Although figures on the number of individuals who avoid mental health treatment due to privacy concerns do not exist, some indirect evidence is available. As noted in the cancer discussion, the 1993 Harris-Equifax Health Information Privacy Survey found that 7 percent of respondents reported that they or a member of their immediate family had chosen not to seek services for a physical or mental health condition due to fear of harm to job prospects or other life opportunities. (See above for limitations to this data).
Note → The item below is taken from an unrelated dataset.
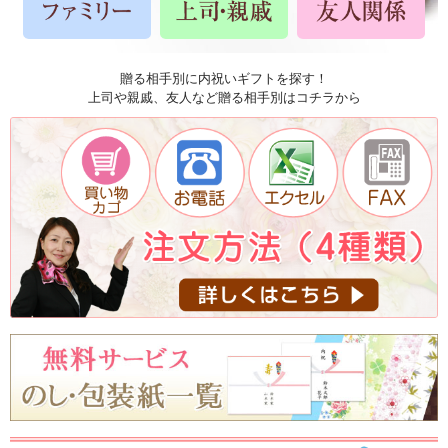
贈る相手別に内祝いギフトを探す！
上司や親戚、友人など贈る相手別はコチラから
We assume that the proportion of people with a mental health disorder who did not seek treatment due to fears about job prospects or other opportunities is the same as the proportion in the Harris-Equifax survey sample who did not seek services for physical or mental health conditions due to the same fears (7 percent). The 1999 Surgeon General's Report on Mental Health estimates that 28 percent of the U.S. adult population has a diagnosable mental and/or substance abuse disorder and 20 percent of the population has a mental and/or substance abuse disorder for which they do not receive treatment. 70 Based on the Surgeon General's Report, we estimate that 15 percent of the adult population has a mental disorder for which they do not seek treatment. 71 Assuming that 7 percent of those with mental disorders did not seek treatment due to privacy concerns, we estimate that 1.05 percent of the adult population 72 (15 percent multiplied by 7 percent), or 2.07 million people, did not seek treatment for mental illness due to privacy fears.
The indirect (non-treatment) economic cost of mental illness per person with mental illness is $2,590 ($112.6 billion divided by 43.4 million people with mental illness). 73 The treatment cost of mental illness per person with mental illness is $2,110 ($91.7 billion divided by 43.4 million individuals). If we assume that indirect economic costs saved by encouraging more individuals with mental illness to enter treatment are offset by the additional treatment costs, the net savings is about $480 per person.
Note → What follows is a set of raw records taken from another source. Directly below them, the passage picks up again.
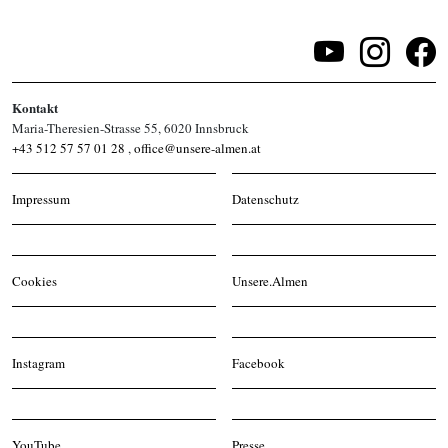
Kontakt
Maria-Theresien-Strasse 55, 6020 Innsbruck
+43 512 57 57 01 28
,
office@unsere-almen.at
Impressum
Datenschutz
Cookies
Unsere.Almen
Instagram
Facebook
YouTube
Presse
As stated above, appropriate treatment of mental health disorders can result in 50-80 percent of individuals experiencing improvements in these types of conditions. Therefore, we multiply the number of individuals with mental disorders who would seek treatment with greater privacy protections (2.07 million) by the treatment effectiveness rate by the net savings per effective treatment ($480). Assuming a 50 percent success rate, this equation yields annual savings of $497 million. Assuming an 80 percent success rate, this yields annual savings of $795 million.
Given the existing data on the annual economic costs of mental illness and the rates of treatment effectiveness for these disorders, coupled with assumptions regarding the percentage of individuals who would seek mental health treatment with greater privacy protections, the potential net economic benefits could range from approximately $497 million to $795 million annually.